Goodbye and Thanks for all the Fish!

July will be my final month working at NASA Ames Research Center. It has been a great run working under the ill-defined job title as “Geospatial Software Architect”. I’ve gotten a chance to work as Software Dev, a Principal Investigator, and most recently as a Flight Software Lead on a new robot for the ISS called Astrobee. I’m leaving this comfortable blanket I’ve had within NASA for 6 years for a chance to do computer vision at Google for Project Tango. Something I find exciting and terrifying, but I view this as an opportunity to learn ever more.

Despite this new opportunity I feel like I’m leaving my baby, Ames Stereo Pipeline (ASP). Honestly, though, I’ve been doing less and less with ASP for a while now. Oleg has been lead developer for quite sometime. Under his guidance the software has gotten more features that everyone wants and more people have started using it for Earth Science. Clearly Oleg is doing a great job! Recently another coworker, Scott, has started improving ASP as well. With those two on the job, I feel like ASP will continue to grow.

I’m extremely proud that a community has developed around ASP. I’m also grateful to APL UofW and the PGC for putting faith into the software. Their time spent using ASP, requesting changes, and offer solutions to bugs has made ASP a product worthwhile. I’m sad I won’t get to be involved anymore or at least hear about what new applications scientists have thought up. My time involved developing ASP was wonderful and was perfect for honing my skills. I hope others can do the same through the use and understanding of how it works.

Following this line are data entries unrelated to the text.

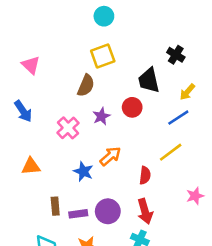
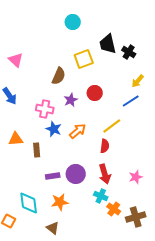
yellow square: (103, 56) -> (84, 59), moved
black trapezoid: (149, 80) -> (108, 44), moved
pink cross: (68, 128) -> (45, 109), turned -36
yellow line: (171, 152) -> (112, 126), moved
blue star: (83, 171) -> (54, 129), moved
pink star: (195, 196) -> (136, 177), moved
brown rectangle: (55, 206) -> (37, 150), moved

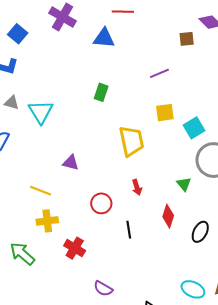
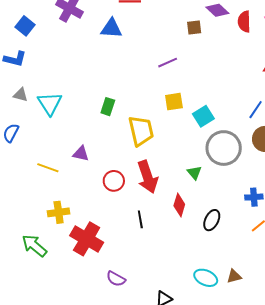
green rectangle: (101, 92) -> (108, 107), moved
red arrow: (137, 187) -> (148, 177), size x2.0
yellow line: (40, 191) -> (48, 168), moved
red circle: (101, 203) -> (114, 181), moved
red cross: (75, 248) -> (87, 239), size x1.5

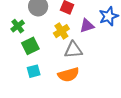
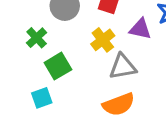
purple triangle: (87, 26) -> (140, 29), turned 35
cyan square: (34, 71) -> (42, 98), moved

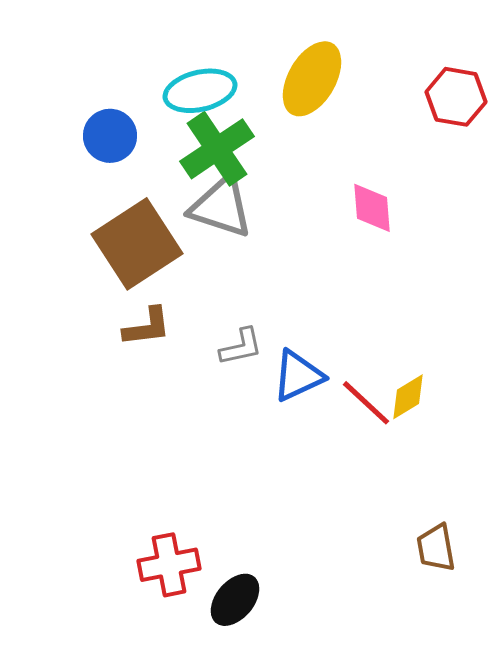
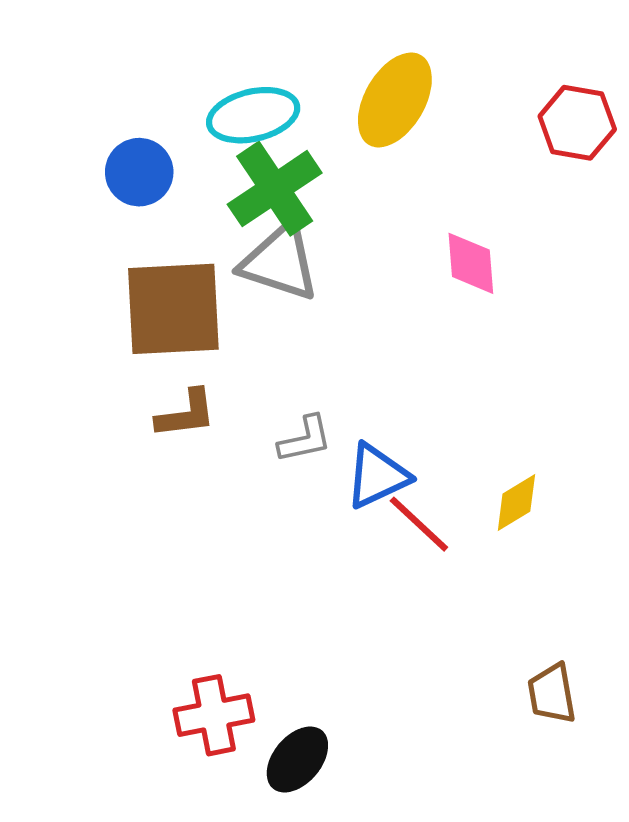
brown square: (137, 244) -> (173, 309), turned 30
red line: (366, 403) -> (419, 524), moved

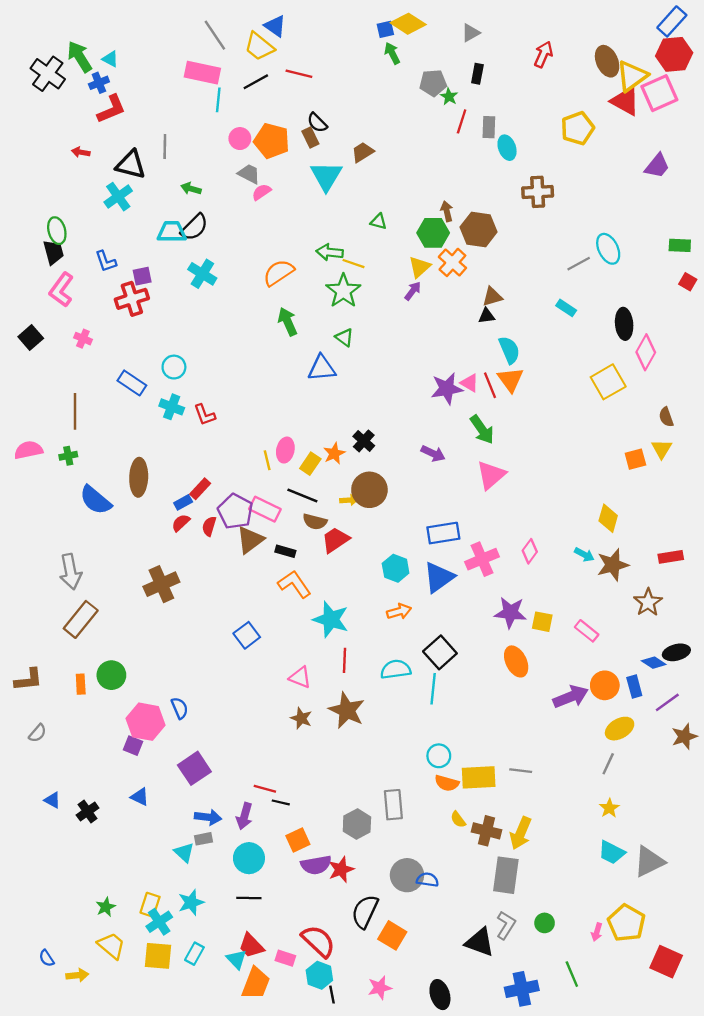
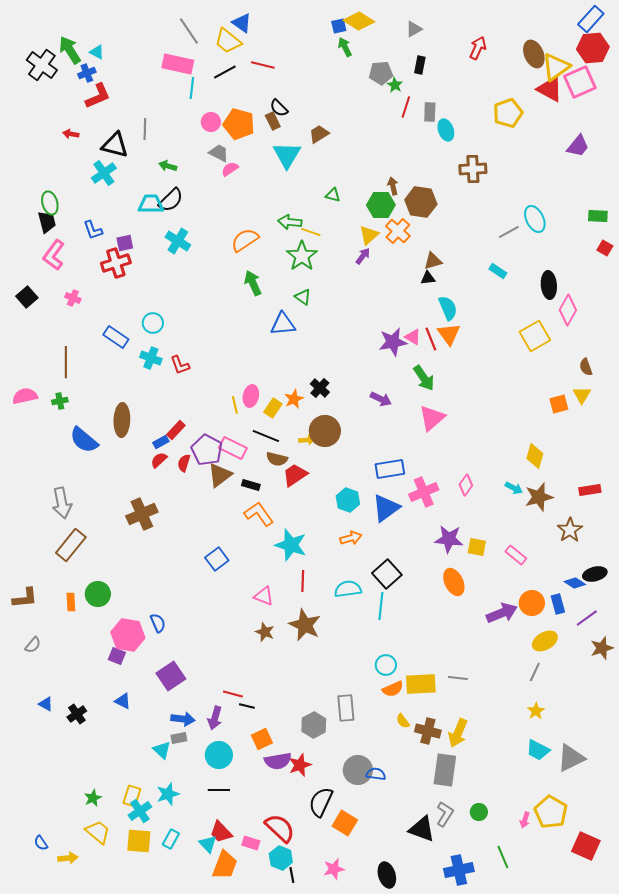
orange semicircle: (447, 783) -> (393, 689), turned -40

Thank you ASP users and the Intelligent Robotics Group. It was fun!

Man on the Moon

During my internship at NASA in 2009, I helped produce an elevation model and image mosaic from Orbit 33 of Apollo 15. This mosaic was later burned into Google Earth’s Moon mode. Earlier this week it appears people have found an image of a man walking in the region of the Moon I stitched together. Here’s links to articles about this supposed extra terrestrial at The Nation, News.com.au, AOL.com, and Examiner.com. Thank you to LROC’s Jeff Plescia for bringing this to my attention.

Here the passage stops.